Sveta apartó lentamente el móvil de la oreja.
No porque el grito la hubiera asustado. Después de nueve años de matrimonio, conocía demasiado bien aquel tono. Era el tono que su marido utilizaba cuando algo no salía exactamente como él quería.
Miró a su alrededor.
Estaba sentada junto a la ventana de un pequeño restaurante del centro, con una taza de café delante y una maleta azul a sus pies. Afuera comenzaba a llover. Las gotas resbalaban por el cristal mientras los coches avanzaban lentamente por la avenida.

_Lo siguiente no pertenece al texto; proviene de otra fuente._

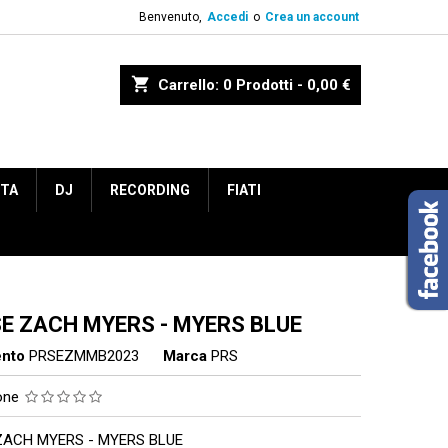
Benvenuto,
Accedi
o
Crea un account
shopping_cart
Carrello:
0
Prodotti - 0,00 €
ETA
DJ
RECORDING
FIATI
SE ZACH MYERS - MYERS BLUE
ento
PRSEZMMB2023
Marca
PRS
ione
ZACH MYERS - MYERS BLUE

Por primera vez en muchos años, Sveta no tenía prisa.
—Te estoy preguntando dónde estás —repitió Denis, todavía más irritado—. Mamá llegó hace casi una hora. No hay nada preparado. Ni sopa, ni ensalada, ni siquiera té. ¿Qué se supone que debe comer?
Sveta observó su café.
—No lo sé.
Hubo un silencio.
—¿Cómo que no lo sabes?
—Exactamente eso. No lo sé.
—¡Sveta!
Ella sonrió levemente.
—Denis, tu madre tiene sesenta y dos años. Tú tienes treinta y ocho. Entre los dos seguramente podréis descubrir cómo funciona una cocina.
Esta vez el silencio fue mucho más largo.
Sveta casi pudo imaginar la expresión de su marido.
—¿Qué tonterías estás diciendo? —preguntó finalmente—. Dijiste que hoy saldrías antes del trabajo.
—Sí.
—Entonces vuelve a casa.
—No.
Una sola palabra.
Tranquila.
Sin gritos.
Sin explicaciones.
Pero fue suficiente para que Denis cambiara de tono.
—¿Qué significa “no”?
Sveta miró la maleta junto a sus pies.
—Significa que no voy a volver.
Todo había empezado esa misma mañana.
A las seis y veinte, Sveta estaba preparando café cuando Denis entró en la cocina.
Ni siquiera le dio los buenos días.
Abrió el frigorífico, inspeccionó los estantes y frunció el ceño.
—¿Dónde está el salmón?
—¿Qué salmón?
—Te dije que compraras salmón. Mamá viene hoy.
Sveta dejó la taza sobre la mesa.
—No me dijiste nada.
—Seguro que sí.
—No.
Denis suspiró con fastidio.
—Bueno, pues ahora lo sabes. Compra salmón, patatas, verduras y ese pastel de miel que le gusta. Mamá llegará sobre las seis.
Sveta lo miró fijamente.
—Hoy tengo una reunión importante. Probablemente salga tarde.
—Pues cancélala.
Lo dijo con tanta naturalidad que Sveta tardó unos segundos en responder.
—No puedo cancelar una reunión con el director regional porque tu madre quiere cenar salmón.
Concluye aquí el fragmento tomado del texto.